With the recent Taliban takeover of Afghanistan, ISIS-K suicide bombings across the region, including the recent attack that took the lives of 13 brave U.S. Marines, and Iran’s hope to further establish influence in the area, terrorist groups like Hamas and Hezbollah feel increasingly emboldened to radicalize the Middle East. Amid these escalating tensions and growing security threats, it’s clearer than ever that a strong U.S.-Israel relationship is needed to counterbalance Iran and its terror proxies, and to promote stability and peace in the region. The recent meetings in Washington between President Biden and Prime Minister Bennett affirmed that Iranian aggression and in particular its nuclear ambitions must be stopped.

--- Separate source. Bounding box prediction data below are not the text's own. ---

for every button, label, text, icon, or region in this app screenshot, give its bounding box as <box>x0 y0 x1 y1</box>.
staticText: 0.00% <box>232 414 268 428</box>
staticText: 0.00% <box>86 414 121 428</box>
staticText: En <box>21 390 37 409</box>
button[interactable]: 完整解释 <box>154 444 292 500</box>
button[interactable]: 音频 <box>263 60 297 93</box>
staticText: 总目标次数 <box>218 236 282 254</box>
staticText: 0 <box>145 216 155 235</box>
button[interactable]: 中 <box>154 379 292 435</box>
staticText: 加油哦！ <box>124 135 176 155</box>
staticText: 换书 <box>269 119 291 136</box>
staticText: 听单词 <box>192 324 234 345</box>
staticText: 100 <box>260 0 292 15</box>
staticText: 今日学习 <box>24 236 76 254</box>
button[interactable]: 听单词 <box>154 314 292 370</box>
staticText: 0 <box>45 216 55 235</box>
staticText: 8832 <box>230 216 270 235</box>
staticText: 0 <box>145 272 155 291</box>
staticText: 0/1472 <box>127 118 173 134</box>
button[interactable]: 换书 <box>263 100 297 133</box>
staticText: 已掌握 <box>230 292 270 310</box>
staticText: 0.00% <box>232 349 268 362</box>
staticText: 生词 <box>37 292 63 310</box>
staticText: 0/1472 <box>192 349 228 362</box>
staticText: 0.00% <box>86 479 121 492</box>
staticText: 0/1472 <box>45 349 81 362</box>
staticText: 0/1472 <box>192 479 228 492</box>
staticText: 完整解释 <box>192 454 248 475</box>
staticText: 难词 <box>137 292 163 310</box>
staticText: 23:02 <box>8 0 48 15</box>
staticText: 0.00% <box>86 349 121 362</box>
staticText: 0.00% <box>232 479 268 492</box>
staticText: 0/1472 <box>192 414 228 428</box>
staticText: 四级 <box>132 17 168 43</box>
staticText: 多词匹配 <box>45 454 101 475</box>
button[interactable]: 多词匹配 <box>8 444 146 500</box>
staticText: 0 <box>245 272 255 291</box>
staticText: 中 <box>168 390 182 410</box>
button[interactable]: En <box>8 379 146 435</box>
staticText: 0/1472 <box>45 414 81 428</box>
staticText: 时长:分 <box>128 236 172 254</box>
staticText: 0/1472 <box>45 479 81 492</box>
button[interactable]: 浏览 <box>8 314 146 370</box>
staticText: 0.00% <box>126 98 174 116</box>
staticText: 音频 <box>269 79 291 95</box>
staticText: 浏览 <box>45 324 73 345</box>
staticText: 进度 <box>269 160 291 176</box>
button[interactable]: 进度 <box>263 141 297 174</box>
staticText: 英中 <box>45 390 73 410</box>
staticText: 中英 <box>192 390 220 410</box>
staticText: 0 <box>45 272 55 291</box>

A more positive development on the ground in Israel is the visible effects of the Abraham Accords signed this past year between Israel and Gulf States including UAE, Bahrain, Morocco, and Sudan. Normalizing relationships and establishing economic ties between these countries is a victory not only for Israel but also the entire world, especially given how out-of-reach it seemed just a few years ago that these countries would even recognize Israel’s right to exist, let alone form real economic ties. More than 130,000 Israeli tourists have visited Dubai since the agreements were formalized and an equal number of Emiratis are expected to visit Israel (COVID-permitting) in 2021, spurring new economic opportunities and critical person-to-person cultural and diplomatic relationships between Arabs and Jews. In just one year, trade between Israel and the UAE has already topped $570M, and it could be in the billions in just a few years. Just this week, Bahrain sent its first ambassador, Khaled Al Jalahma, to Israel.

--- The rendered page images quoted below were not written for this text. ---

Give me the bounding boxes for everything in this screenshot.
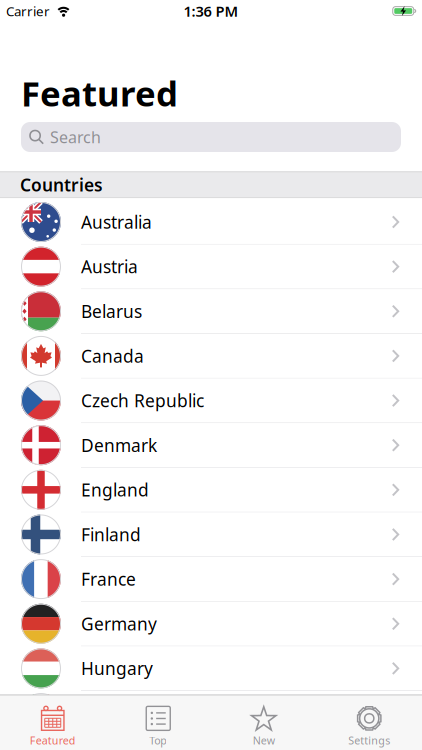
staticText: Carrier bbox=[6, 2, 50, 20]
staticText: France bbox=[81, 568, 136, 591]
button[interactable]: Czech Republic bbox=[0, 379, 422, 423]
staticText: Search bbox=[50, 126, 101, 148]
staticText: Czech Republic bbox=[81, 389, 204, 412]
button[interactable]: Germany bbox=[0, 602, 422, 646]
button[interactable]: Settings bbox=[316, 695, 422, 748]
button[interactable]: Top bbox=[106, 695, 211, 748]
staticText: Denmark bbox=[81, 434, 157, 457]
button[interactable]: England bbox=[0, 468, 422, 512]
staticText: 1:36 PM bbox=[184, 1, 238, 21]
button[interactable]: New bbox=[211, 695, 316, 748]
staticText: Australia bbox=[81, 210, 152, 234]
staticText: Belarus bbox=[81, 300, 142, 323]
button[interactable]: France bbox=[0, 557, 422, 602]
button[interactable]: Canada bbox=[0, 334, 422, 378]
button[interactable]: Finland bbox=[0, 512, 422, 557]
staticText: Featured bbox=[30, 733, 76, 748]
staticText: Austria bbox=[81, 255, 138, 278]
staticText: Top bbox=[149, 733, 167, 748]
button[interactable]: Featured bbox=[0, 695, 106, 748]
button[interactable]: Iceland bbox=[0, 691, 422, 736]
staticText: Settings bbox=[348, 733, 390, 748]
staticText: Hungary bbox=[81, 657, 153, 680]
staticText: Countries bbox=[20, 173, 103, 196]
staticText: Finland bbox=[81, 523, 141, 546]
button[interactable]: Austria bbox=[0, 245, 422, 289]
staticText: Featured bbox=[21, 70, 178, 116]
staticText: Germany bbox=[81, 612, 157, 635]
button[interactable]: Search bbox=[0, 122, 401, 152]
button[interactable]: Belarus bbox=[0, 289, 422, 334]
staticText: New bbox=[253, 733, 275, 748]
button[interactable]: Denmark bbox=[0, 423, 422, 468]
button[interactable]: Australia bbox=[0, 200, 422, 245]
staticText: England bbox=[81, 478, 149, 501]
button[interactable]: Hungary bbox=[0, 646, 422, 691]
staticText: Canada bbox=[81, 344, 144, 367]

This new era of Arab-Israeli interaction is having a positive local impact as well. A new UAE-Israel Business Council reportedly has more than 4,000 members and a new Gulf-Israel Womens’ Forum is bringing women together from across the region. Jerusalem Deputy Mayor Fleur Hassan-Nahoum, who helped launch the business council and womens’ forum, is also looking to bring R&D jobs from the UAE to create new business opportunities for Jerusalem’s Arab community.

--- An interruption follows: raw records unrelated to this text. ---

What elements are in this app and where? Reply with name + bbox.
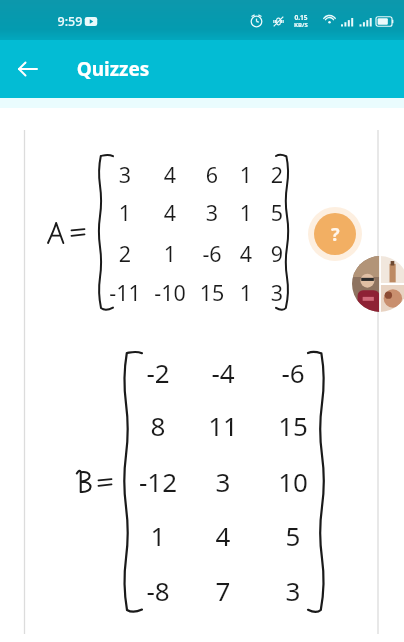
staticText: 1 <box>126 518 190 553</box>
staticText: 3 <box>249 278 305 307</box>
staticText: 1 <box>97 198 153 227</box>
staticText: 8 <box>126 408 190 443</box>
staticText: 3 <box>191 464 255 499</box>
staticText: 4 <box>142 160 198 189</box>
staticText: 2 <box>249 160 305 189</box>
staticText: 11 <box>191 408 255 443</box>
staticText: 4 <box>142 198 198 227</box>
staticText: 4 <box>218 239 274 268</box>
staticText: -10 <box>142 278 198 307</box>
staticText: 9:59 <box>47 13 93 30</box>
staticText: 15 <box>184 278 240 307</box>
staticText: 1 <box>218 278 274 307</box>
staticText: 3 <box>184 198 240 227</box>
staticText: -2 <box>126 355 190 390</box>
button[interactable]: Back <box>8 49 48 89</box>
staticText: -4 <box>191 355 255 390</box>
button[interactable]: Help <box>314 213 356 255</box>
staticText: 15 <box>261 408 325 443</box>
staticText: 9 <box>249 239 305 268</box>
staticText: 7 <box>191 573 255 608</box>
staticText: 4 <box>191 518 255 553</box>
staticText: -11 <box>97 278 153 307</box>
staticText: 1 <box>218 198 274 227</box>
staticText: 0.15 <box>287 13 315 22</box>
staticText: 10 <box>261 464 325 499</box>
staticText: Quizzes <box>53 56 173 82</box>
staticText: -6 <box>184 239 240 268</box>
staticText: 3 <box>261 573 325 608</box>
staticText: 5 <box>249 198 305 227</box>
staticText: 1 <box>142 239 198 268</box>
staticText: 5 <box>261 518 325 553</box>
button[interactable]: Video call <box>352 256 404 312</box>
staticText: 1 <box>218 160 274 189</box>
staticText: 6 <box>184 160 240 189</box>
staticText: KB/S <box>287 21 315 29</box>
staticText: 2 <box>97 239 153 268</box>
staticText: 3 <box>97 160 153 189</box>
staticText: ? <box>331 222 340 247</box>
staticText: -8 <box>126 573 190 608</box>
staticText: -12 <box>126 464 190 499</box>
staticText: -6 <box>261 355 325 390</box>
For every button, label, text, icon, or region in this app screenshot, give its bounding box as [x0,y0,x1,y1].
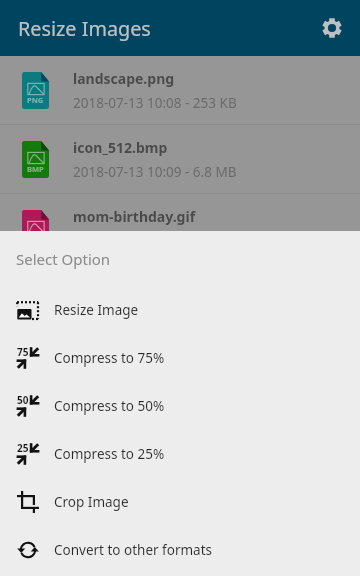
staticText: Compress to 50% [54,397,165,415]
staticText: Resize Image [54,301,139,319]
staticText: icon_512.bmp [73,138,168,157]
button[interactable]: GIF [0,194,360,262]
button[interactable]: Settings [304,0,360,56]
staticText: Convert to other formats [54,541,213,559]
staticText: Select Option [16,249,111,269]
staticText: 50 [17,393,29,407]
staticText: Compress to 25% [54,445,165,463]
staticText: 2018-07-13 10:09 - 6.8 MB [73,163,237,181]
staticText: Crop Image [54,493,129,511]
staticText: Compress to 75% [54,349,165,367]
button[interactable]: 50 [0,382,360,430]
button[interactable]: Crop Image [0,478,360,526]
button[interactable]: 75 [0,334,360,382]
button[interactable]: Convert to other formats [0,526,360,574]
staticText: BMP [27,164,44,174]
staticText: 25 [17,441,29,455]
staticText: 2018-07-13 10:08 - 253 KB [73,94,237,112]
staticText: 75 [17,345,29,359]
staticText: landscape.png [73,69,175,88]
button[interactable]: PNG [0,56,360,124]
staticText: mom-birthday.gif [73,207,196,226]
button[interactable]: BMP [0,125,360,193]
button[interactable]: Resize Image [0,286,360,334]
button[interactable]: 25 [0,430,360,478]
staticText: Resize Images [18,15,151,42]
staticText: PNG [27,95,44,105]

During this moment of instability with the COVID delta variant spreading rapidly – more than 11,000 new cases daily in Israel, and Hamas continuing to manipulate tensions maliciously between Israelis and Palestinians, the Abraham Accords serve as a powerful demonstration of hope – the hope that is needed to continue forward on the path toward a future where peace, security, and mutual prosperity is possible. While current prospects of peace between Israel and the Palestinians may seem far off, the Abraham Accords could, according to some local leaders, serve as a positive model for future Israeli-Palestinian cooperation.
As we face the new year, let’s build upon this hope. For as much darkness we’ve experienced this past year, we’ve also learned that a strong U.S.-Israel relationship can lead to significant scientific and technological breakthroughs to combat global challenges like COVID-19; it can beat thousands of rockets that terrorists launch toward innocent Israeli and Palestinian civilians; it can provide a clear vision that peace is possible in the region without sacrificing Israel’s existence and safety.
We’ll continue to support a strong and safe Israel because we know that a strong and safe Israel means a better world for all. Shana Tovah and best wishes for a year of health, peace and prosperity.